**Problem**
Without the pictures, copy all of the data exactly.

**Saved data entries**
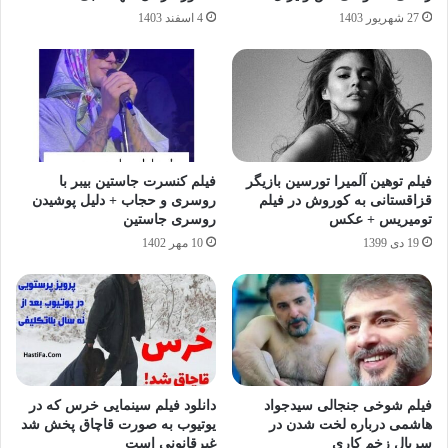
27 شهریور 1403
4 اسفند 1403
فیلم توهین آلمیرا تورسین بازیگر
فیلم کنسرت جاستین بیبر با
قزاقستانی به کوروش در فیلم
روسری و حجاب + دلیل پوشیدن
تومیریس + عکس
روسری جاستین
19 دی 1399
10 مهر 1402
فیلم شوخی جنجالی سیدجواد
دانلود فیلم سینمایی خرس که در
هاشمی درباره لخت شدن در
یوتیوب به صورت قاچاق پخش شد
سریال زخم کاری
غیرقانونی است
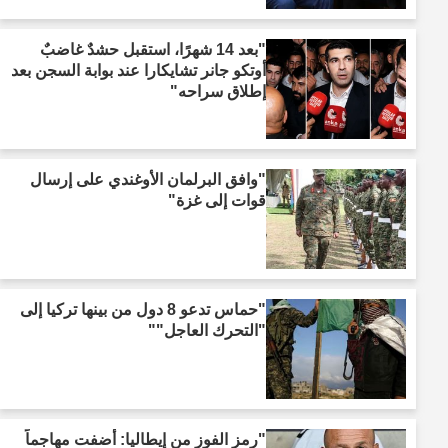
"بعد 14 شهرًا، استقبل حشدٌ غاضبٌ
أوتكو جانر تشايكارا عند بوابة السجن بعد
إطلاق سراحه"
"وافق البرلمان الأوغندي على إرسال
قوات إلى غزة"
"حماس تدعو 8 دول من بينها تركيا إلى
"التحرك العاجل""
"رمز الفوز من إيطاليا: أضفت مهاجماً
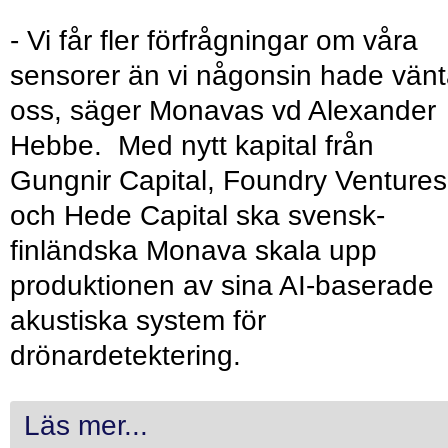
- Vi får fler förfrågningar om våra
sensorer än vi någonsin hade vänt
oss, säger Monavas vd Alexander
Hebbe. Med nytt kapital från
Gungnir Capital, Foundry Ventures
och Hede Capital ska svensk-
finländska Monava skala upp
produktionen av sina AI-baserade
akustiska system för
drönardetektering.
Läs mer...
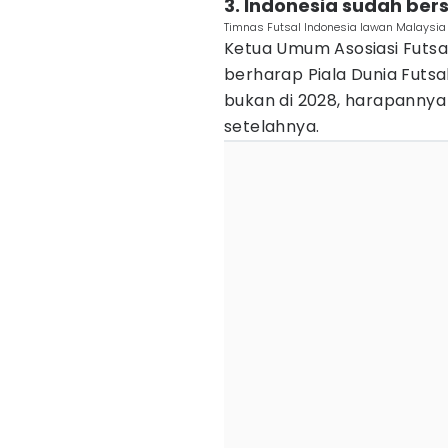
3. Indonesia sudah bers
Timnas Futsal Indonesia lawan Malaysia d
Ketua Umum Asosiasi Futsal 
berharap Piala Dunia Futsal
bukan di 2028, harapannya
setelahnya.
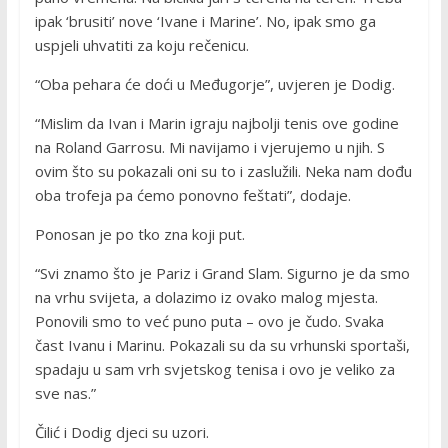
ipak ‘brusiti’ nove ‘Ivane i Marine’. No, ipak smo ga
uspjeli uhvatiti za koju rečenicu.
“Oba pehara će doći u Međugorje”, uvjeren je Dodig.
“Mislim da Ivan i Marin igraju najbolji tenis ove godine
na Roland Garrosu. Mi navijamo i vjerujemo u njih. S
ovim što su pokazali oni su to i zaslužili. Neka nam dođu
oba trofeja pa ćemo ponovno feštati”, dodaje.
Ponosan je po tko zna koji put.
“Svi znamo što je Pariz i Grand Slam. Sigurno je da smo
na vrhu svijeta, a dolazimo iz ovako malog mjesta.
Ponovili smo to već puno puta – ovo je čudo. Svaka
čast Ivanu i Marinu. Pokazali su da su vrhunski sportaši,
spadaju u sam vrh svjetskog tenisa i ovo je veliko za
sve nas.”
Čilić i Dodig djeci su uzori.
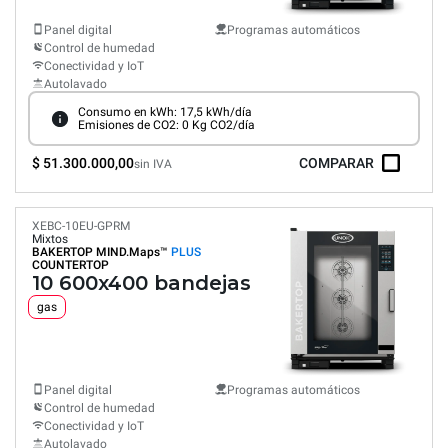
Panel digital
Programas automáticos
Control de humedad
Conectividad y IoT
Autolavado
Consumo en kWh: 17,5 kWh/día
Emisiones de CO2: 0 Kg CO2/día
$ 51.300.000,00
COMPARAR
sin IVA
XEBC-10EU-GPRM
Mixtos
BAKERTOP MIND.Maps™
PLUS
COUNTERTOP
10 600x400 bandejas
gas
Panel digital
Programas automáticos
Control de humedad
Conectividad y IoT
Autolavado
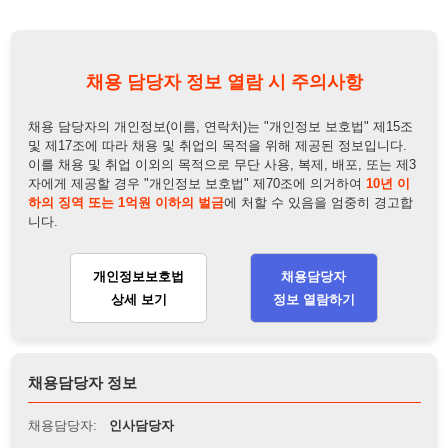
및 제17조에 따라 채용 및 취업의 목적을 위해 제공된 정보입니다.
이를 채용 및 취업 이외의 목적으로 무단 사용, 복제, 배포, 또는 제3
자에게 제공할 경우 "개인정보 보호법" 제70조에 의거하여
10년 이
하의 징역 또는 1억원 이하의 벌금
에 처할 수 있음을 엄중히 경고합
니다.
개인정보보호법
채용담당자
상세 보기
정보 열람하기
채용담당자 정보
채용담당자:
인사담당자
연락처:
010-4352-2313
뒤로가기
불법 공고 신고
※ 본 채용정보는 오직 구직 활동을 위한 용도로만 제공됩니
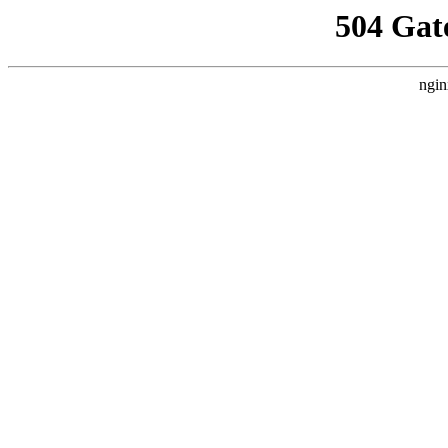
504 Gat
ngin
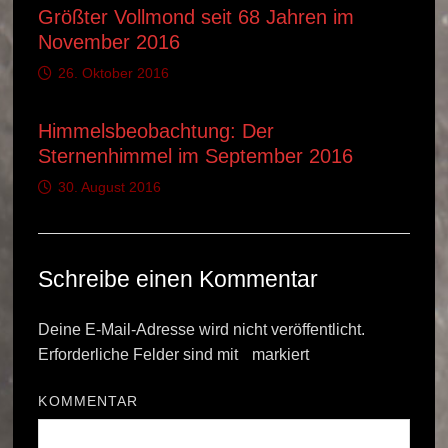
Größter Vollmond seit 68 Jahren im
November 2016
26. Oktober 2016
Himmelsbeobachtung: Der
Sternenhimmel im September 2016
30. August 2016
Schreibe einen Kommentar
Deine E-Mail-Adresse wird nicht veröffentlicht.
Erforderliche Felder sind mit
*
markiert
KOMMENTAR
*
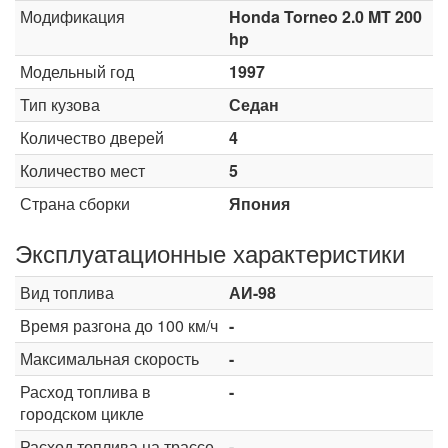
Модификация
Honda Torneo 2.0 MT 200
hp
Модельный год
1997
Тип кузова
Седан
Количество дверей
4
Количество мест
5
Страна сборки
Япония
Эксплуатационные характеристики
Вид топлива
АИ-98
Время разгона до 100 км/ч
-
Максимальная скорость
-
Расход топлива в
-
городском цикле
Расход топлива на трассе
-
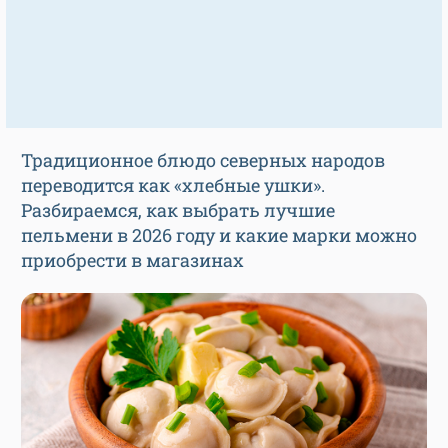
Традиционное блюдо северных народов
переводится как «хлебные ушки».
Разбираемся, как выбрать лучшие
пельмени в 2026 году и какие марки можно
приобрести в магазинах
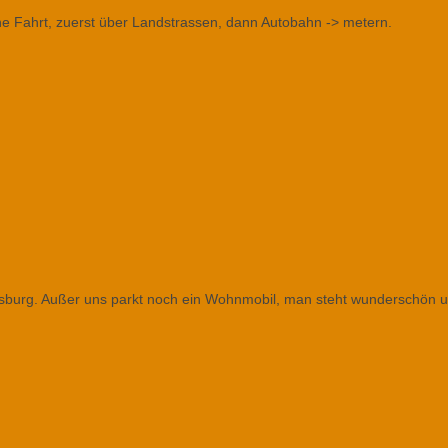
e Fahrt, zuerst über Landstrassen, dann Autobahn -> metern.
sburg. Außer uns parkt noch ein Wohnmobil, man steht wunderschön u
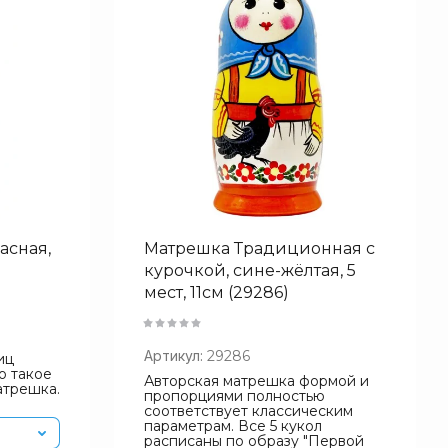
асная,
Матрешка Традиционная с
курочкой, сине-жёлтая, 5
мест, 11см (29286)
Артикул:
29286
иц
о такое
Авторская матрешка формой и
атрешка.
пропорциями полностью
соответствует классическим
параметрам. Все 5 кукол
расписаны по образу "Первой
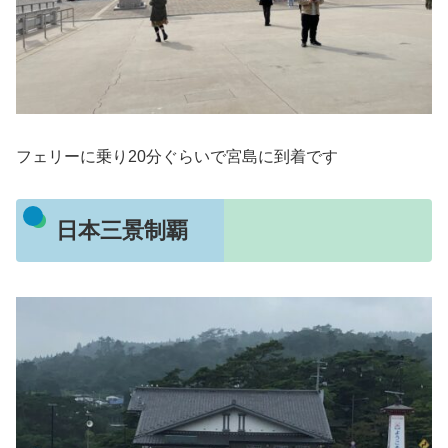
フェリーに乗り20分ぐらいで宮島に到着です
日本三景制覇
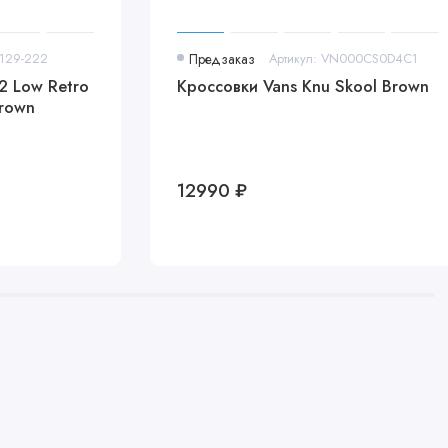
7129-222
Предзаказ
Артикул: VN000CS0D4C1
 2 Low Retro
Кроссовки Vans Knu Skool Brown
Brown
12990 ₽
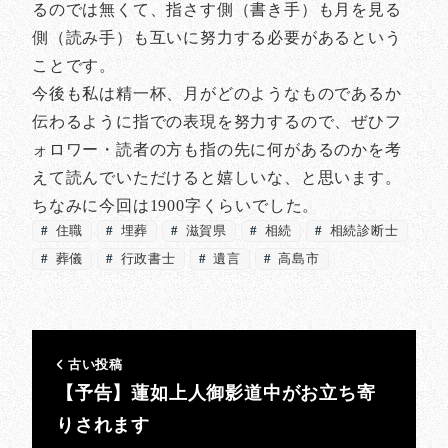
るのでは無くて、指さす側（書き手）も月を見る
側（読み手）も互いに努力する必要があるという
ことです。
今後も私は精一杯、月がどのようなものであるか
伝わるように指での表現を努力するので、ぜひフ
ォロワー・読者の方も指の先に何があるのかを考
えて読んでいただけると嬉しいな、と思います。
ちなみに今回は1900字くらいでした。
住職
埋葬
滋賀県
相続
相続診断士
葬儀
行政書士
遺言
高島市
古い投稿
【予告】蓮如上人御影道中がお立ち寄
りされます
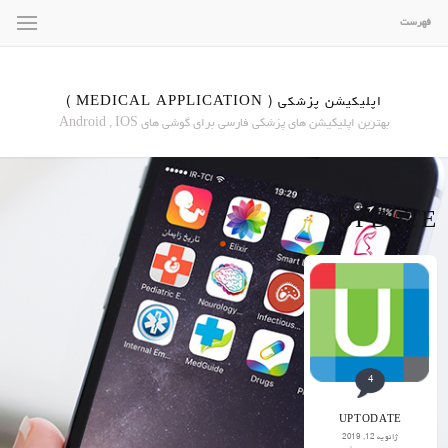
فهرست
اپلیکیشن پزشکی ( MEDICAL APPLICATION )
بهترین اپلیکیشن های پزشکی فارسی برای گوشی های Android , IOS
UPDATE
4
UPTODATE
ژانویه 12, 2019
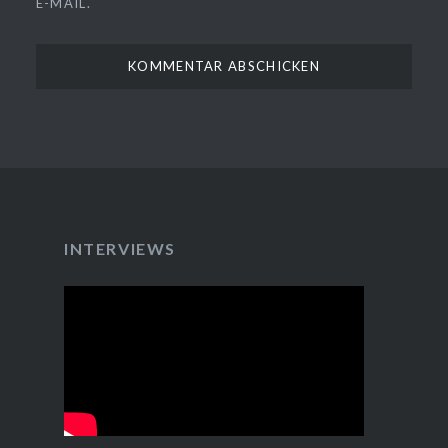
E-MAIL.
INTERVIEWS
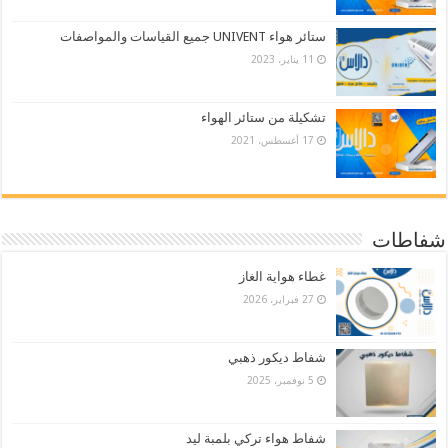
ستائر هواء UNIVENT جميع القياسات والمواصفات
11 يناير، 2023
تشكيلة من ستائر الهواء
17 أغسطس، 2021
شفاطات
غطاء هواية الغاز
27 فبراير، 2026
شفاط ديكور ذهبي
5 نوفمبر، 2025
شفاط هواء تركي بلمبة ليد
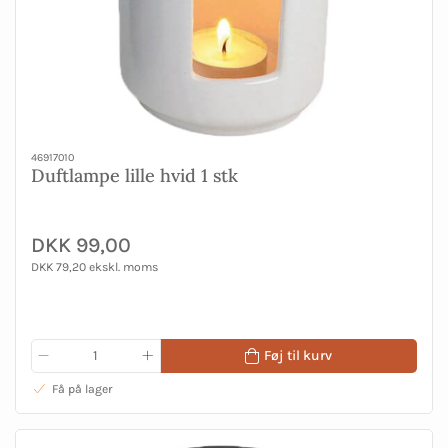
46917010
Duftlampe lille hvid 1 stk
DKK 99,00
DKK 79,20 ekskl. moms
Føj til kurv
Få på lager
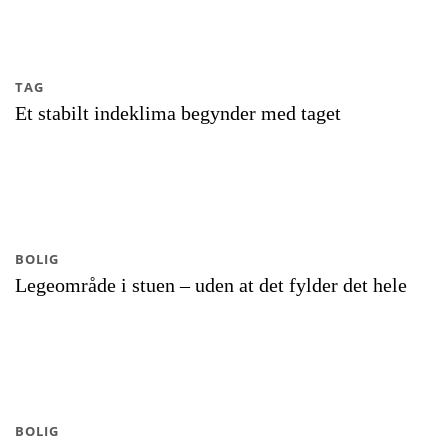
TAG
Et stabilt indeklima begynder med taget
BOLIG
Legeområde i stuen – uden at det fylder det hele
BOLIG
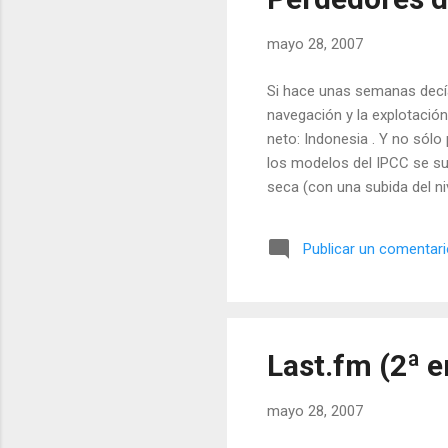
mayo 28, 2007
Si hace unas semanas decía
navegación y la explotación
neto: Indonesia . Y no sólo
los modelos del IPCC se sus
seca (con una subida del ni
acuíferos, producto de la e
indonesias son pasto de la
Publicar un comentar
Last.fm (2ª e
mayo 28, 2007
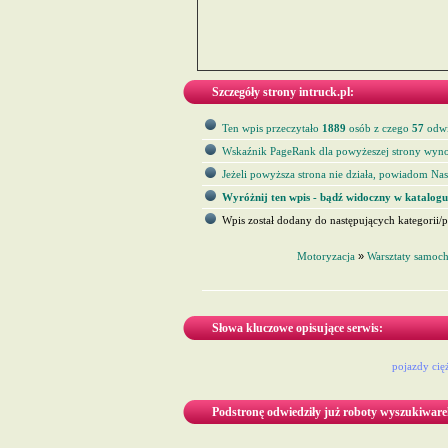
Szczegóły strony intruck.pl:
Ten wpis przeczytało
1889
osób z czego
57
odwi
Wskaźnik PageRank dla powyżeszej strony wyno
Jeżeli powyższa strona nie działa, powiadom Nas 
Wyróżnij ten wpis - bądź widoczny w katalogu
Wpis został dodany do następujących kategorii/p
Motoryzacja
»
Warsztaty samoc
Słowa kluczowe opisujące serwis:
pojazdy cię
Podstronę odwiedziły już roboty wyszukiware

**Written response**
27 شهریور 1403
4 اسفند 1403
فیلم توهین آلمیرا تورسین بازیگر
فیلم کنسرت جاستین بیبر با
قزاقستانی به کوروش در فیلم
روسری و حجاب + دلیل پوشیدن
تومیریس + عکس
روسری جاستین
19 دی 1399
10 مهر 1402
فیلم شوخی جنجالی سیدجواد
دانلود فیلم سینمایی خرس که در
هاشمی درباره لخت شدن در
یوتیوب به صورت قاچاق پخش شد
سریال زخم کاری
غیرقانونی است
"بعد 14 شهرًا، استقبل حشدٌ غاضبٌ
أوتكو جانر تشايكارا عند بوابة السجن بعد
إطلاق سراحه"
"وافق البرلمان الأوغندي على إرسال
قوات إلى غزة"
"حماس تدعو 8 دول من بينها تركيا إلى
"التحرك العاجل""
"رمز الفوز من إيطاليا: أضفت مهاجماً
- Vi får fler förfrågningar om våra
sensorer än vi någonsin hade vänt
oss, säger Monavas vd Alexander
Hebbe. Med nytt kapital från
Gungnir Capital, Foundry Ventures
och Hede Capital ska svensk-
finländska Monava skala upp
produktionen av sina AI-baserade
akustiska system för
drönardetektering.
Läs mer...
3. Indonesia sudah bers
Timnas Futsal Indonesia lawan Malaysia d
Ketua Umum Asosiasi Futsal 
berharap Piala Dunia Futsal
bukan di 2028, harapannya
setelahnya.
ipak ‘brusiti’ nove ‘Ivane i Marine’. No, ipak smo ga
uspjeli uhvatiti za koju rečenicu.
“Oba pehara će doći u Međugorje”, uvjeren je Dodig.
“Mislim da Ivan i Marin igraju najbolji tenis ove godine
na Roland Garrosu. Mi navijamo i vjerujemo u njih. S
ovim što su pokazali oni su to i zaslužili. Neka nam dođu
oba trofeja pa ćemo ponovno feštati”, dodaje.
Ponosan je po tko zna koji put.
“Svi znamo što je Pariz i Grand Slam. Sigurno je da smo
na vrhu svijeta, a dolazimo iz ovako malog mjesta.
Ponovili smo to već puno puta – ovo je čudo. Svaka
čast Ivanu i Marinu. Pokazali su da su vrhunski sportaši,
spadaju u sam vrh svjetskog tenisa i ovo je veliko za
sve nas.”
Čilić i Dodig djeci su uzori.
Panel digital
Programas automáticos
Control de humedad
Conectividad y IoT
Autolavado
Consumo en kWh: 17,5 kWh/día
Emisiones de CO2: 0 Kg CO2/día
$ 51.300.000,00
COMPARAR
sin IVA
XEBC-10EU-GPRM
Mixtos
BAKERTOP MIND.Maps™
PLUS
COUNTERTOP
10 600x400 bandejas
gas
Panel digital
Programas automáticos
Control de humedad
Conectividad y IoT
Autolavado
및 제17조에 따라 채용 및 취업의 목적을 위해 제공된 정보입니다.
이를 채용 및 취업 이외의 목적으로 무단 사용, 복제, 배포, 또는 제3
자에게 제공할 경우 "개인정보 보호법" 제70조에 의거하여
10년 이
하의 징역 또는 1억원 이하의 벌금
에 처할 수 있음을 엄중히 경고합
니다.
개인정보보호법
채용담당자
상세 보기
정보 열람하기
채용담당자 정보
채용담당자:
인사담당자
연락처:
010-4352-2313
뒤로가기
불법 공고 신고
※ 본 채용정보는 오직 구직 활동을 위한 용도로만 제공됩니
504 Gat
ngin
Größter Vollmond seit 68 Jahren im
November 2016
26. Oktober 2016
Himmelsbeobachtung: Der
Sternenhimmel im September 2016
30. August 2016
Schreibe einen Kommentar
Deine E-Mail-Adresse wird nicht veröffentlicht.
Erforderliche Felder sind mit
*
markiert
KOMMENTAR
*
Модификация
Honda Torneo 2.0 MT 200
hp
Модельный год
1997
Тип кузова
Седан
Количество дверей
4
Количество мест
5
Страна сборки
Япония
Эксплуатационные характеристики
Вид топлива
АИ-98
Время разгона до 100 км/ч
-
Максимальная скорость
-
Расход топлива в
-
городском цикле
Расход топлива на трассе
-
Традиционное блюдо северных народов
переводится как «хлебные ушки».
Разбираемся, как выбрать лучшие
пельмени в 2026 году и какие марки можно
приобрести в магазинах
e Fahrt, zuerst über Landstrassen, dann Autobahn -> metern.
sburg. Außer uns parkt noch ein Wohnmobil, man steht wunderschön u
асная,
Матрешка Традиционная с
курочкой, сине-жёлтая, 5
мест, 11см (29286)
Артикул:
29286
иц
о такое
Авторская матрешка формой и
атрешка.
пропорциями полностью
соответствует классическим
параметрам. Все 5 кукол
расписаны по образу "Первой
フェリーに乗り20分ぐらいで宮島に到着です
日本三景制覇
7129-222
Предзаказ
Артикул: VN000CS0D4C1
 2 Low Retro
Кроссовки Vans Knu Skool Brown
Brown
12990 ₽
るのでは無くて、指さす側（書き手）も月を見る
側（読み手）も互いに努力する必要があるという
ことです。
今後も私は精一杯、月がどのようなものであるか
伝わるように指での表現を努力するので、ぜひフ
ォロワー・読者の方も指の先に何があるのかを考
えて読んでいただけると嬉しいな、と思います。
ちなみに今回は1900字くらいでした。
住職
埋葬
滋賀県
相続
相続診断士
葬儀
行政書士
遺言
高島市
古い投稿
【予告】蓮如上人御影道中がお立ち寄
りされます
فهرست
اپلیکیشن پزشکی ( MEDICAL APPLICATION )
بهترین اپلیکیشن های پزشکی فارسی برای گوشی های Android , IOS
UPDATE
4
UPTODATE
ژانویه 12, 2019
E-MAIL.
INTERVIEWS
ستائر هواء UNIVENT جميع القياسات والمواصفات
11 يناير، 2023
تشكيلة من ستائر الهواء
17 أغسطس، 2021
شفاطات
غطاء هواية الغاز
27 فبراير، 2026
شفاط ديكور ذهبي
5 نوفمبر، 2025
شفاط هواء تركي بلمبة ليد
46917010
Duftlampe lille hvid 1 stk
DKK 99,00
DKK 79,20 ekskl. moms
Føj til kurv
Få på lager
TAG
Et stabilt indeklima begynder med taget
BOLIG
Legeområde i stuen – uden at det fylder det hele
BOLIG
mayo 28, 2007
Si hace unas semanas decía
navegación y la explotación
neto: Indonesia . Y no sólo
los modelos del IPCC se sus
seca (con una subida del ni
acuíferos, producto de la e
indonesias son pasto de la
Publicar un comentar
Last.fm (2ª e
mayo 28, 2007
Szczegóły strony intruck.pl:
Ten wpis przeczytało
1889
osób z czego
57
odwi
Wskaźnik PageRank dla powyżeszej strony wyno
Jeżeli powyższa strona nie działa, powiadom Nas 
Wyróżnij ten wpis - bądź widoczny w katalogu
Wpis został dodany do następujących kategorii/p
Motoryzacja
»
Warsztaty samoc
Słowa kluczowe opisujące serwis:
pojazdy cię
Podstronę odwiedziły już roboty wyszukiware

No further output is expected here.